[Extracted page text data]
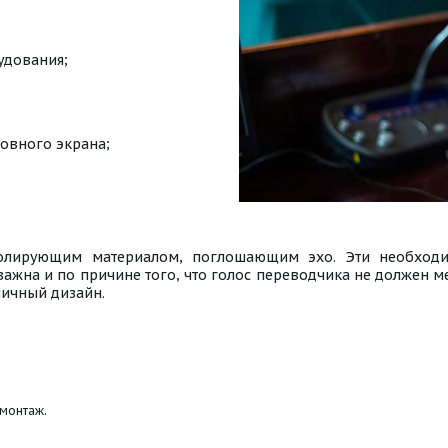
удования;
овного экрана;
золирующим материалом, поглошающим эхо. Эти необходи
 важна и по причине того, что голос переводчика не должен 
ничный дизайн.
 монтаж.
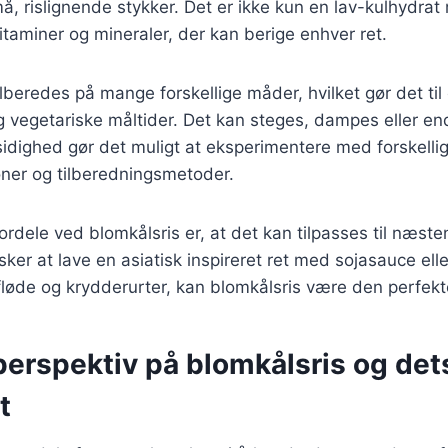
små, rislignende stykker. Det er ikke kun en lav-kulhydra
vitaminer og mineraler, der kan berige enhver ret.
lberedes på mange forskellige måder, hvilket gør det til et
 vegetariske måltider. Det kan steges, dampes eller en
sidighed gør det muligt at eksperimentere med forskelli
er og tilberedningsmetoder.
ordele ved blomkålsris er, at det kan tilpasses til næste
er at lave en asiatisk inspireret ret med sojasauce ell
fløde og krydderurter, kan blomkålsris være den perfek
perspektiv på blomkålsris og det
t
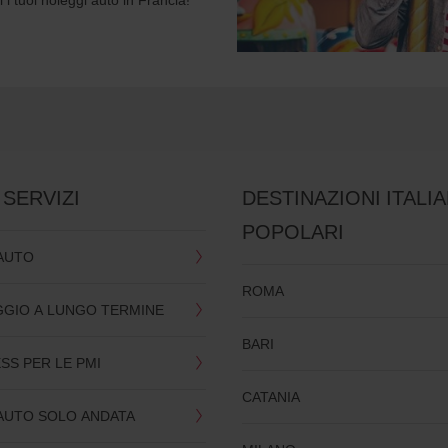
 SERVIZI
DESTINAZIONI ITALI
POPOLARI
AUTO
ROMA
GIO A LUNGO TERMINE
,
BARI
ESS PER LE PMI
CATANIA
AUTO SOLO ANDATA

§ **Work instructions**
Give an exact reproduction of the lines from the one with "GIO A LUNGO TERMINE" to the final line of the entries, including both.

§ **Output below**
GIO A LUNGO TERMINE
,
BARI
ESS PER LE PMI
CATANIA
AUTO SOLO ANDATA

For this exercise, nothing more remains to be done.